The Digital Convergence Lab and a team of NIU students, faculty and staff are preparing to unveil their newly developed video game, Picodroid.

The game, developed for NIU STEM Outreach, was designed to teach basic concepts in chemistry and physics to middle and high school students.

Full Body Physics: Learning Physics Using Kinect Technology

A by-invitation-only demonstration will be held today on campus.

The game features hands-free Xbox Kinect technology. Game players use their bodies rather than a game controller to navigate through a world filled with subatomic particles, which they then use to build elements.
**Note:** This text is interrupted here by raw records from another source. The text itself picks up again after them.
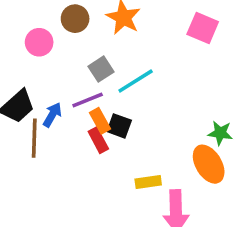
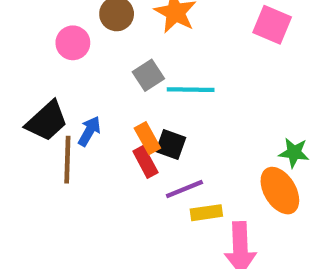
cyan line: (136, 81) -> (191, 90), turned 33
purple line: (88, 100) -> (184, 189), moved

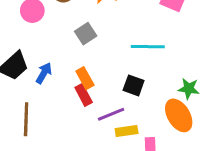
cyan line: (191, 90) -> (148, 47), moved
black square: (171, 144) -> (134, 85), moved
brown line: (67, 160) -> (26, 119), moved

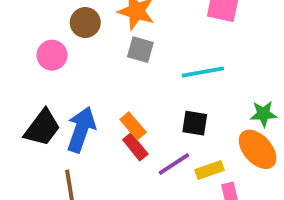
gray square: (86, 34) -> (140, 50), moved, turned -30
blue arrow: (44, 73) -> (81, 129), size x1.6
yellow rectangle: (127, 131) -> (209, 170), moved

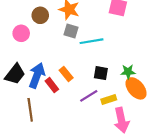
cyan line: (203, 72) -> (92, 41), moved
green star: (263, 114) -> (128, 72), moved
red rectangle: (135, 147) -> (52, 85), moved

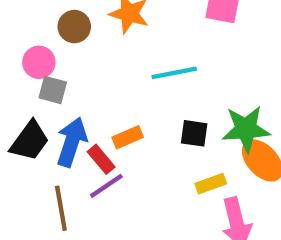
gray square: (71, 31) -> (53, 90), moved
green star: (128, 72) -> (246, 129), size x1.6
orange rectangle: (66, 74) -> (128, 137), turned -72
purple line: (89, 96) -> (106, 186), moved

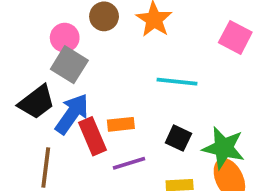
gray square: (53, 90) -> (69, 65), size x1.4
red rectangle: (101, 159) -> (92, 136), size x1.4
purple line: (106, 186) -> (129, 163), moved

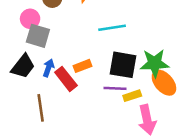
blue arrow: (72, 114) -> (48, 68), size x0.6
black square: (178, 138) -> (123, 65), size x1.6
purple line: (129, 163) -> (115, 88), moved, turned 35

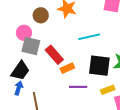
blue arrow: (48, 68) -> (19, 88), moved
red rectangle: (66, 79) -> (54, 55), moved
purple line: (115, 88) -> (78, 87), moved

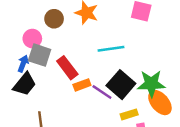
black square: (99, 66) -> (121, 85), turned 30
purple line: (78, 87) -> (102, 92), moved, turned 30
blue arrow: (19, 88) -> (23, 64), moved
The Full Body Physics game project was developed by the Digital Convergence Lab and an interdisciplinary, experiential-learning team of students, faculty, staff, game-development experts, and subject matter experts including NIU’s STEM Outreach coordinator, Pati Sievert.

The Division of Outreach, Engagement, and Information Technologies supported this project as part of their initiatives to increase student achievement in science, technology, engineering, and math (STEM). The American Physical Society provided additional support through a grant that encourages new physics outreach programs.

Visitors at STEMfest 2011 lined up to try Picodroid.

Visitors at STEMfest 2011 lined up to try Picodroid.

NIU students from physics, art, instructional technology and computer science worked together to design and develop the game concepts, story and interface.

STEM Outreach plans to publish Picodroid and corresponding lesson plans and make them available free of charge to educators. Play only requires a Kinect camera and a Windows 7 personal computer.

Eventually, the game will be made available online as well.

As part of the American Physical Society, grant, Sievert plans to conduct demonstrations of Picodroid in schools and other public places, where young people will play the game to learn principles of physics.

The Digital Convergence Lab now is preparing to start its next Xbox Kinect project, titled Literacy in Motion. It aims to teach reading skills to children.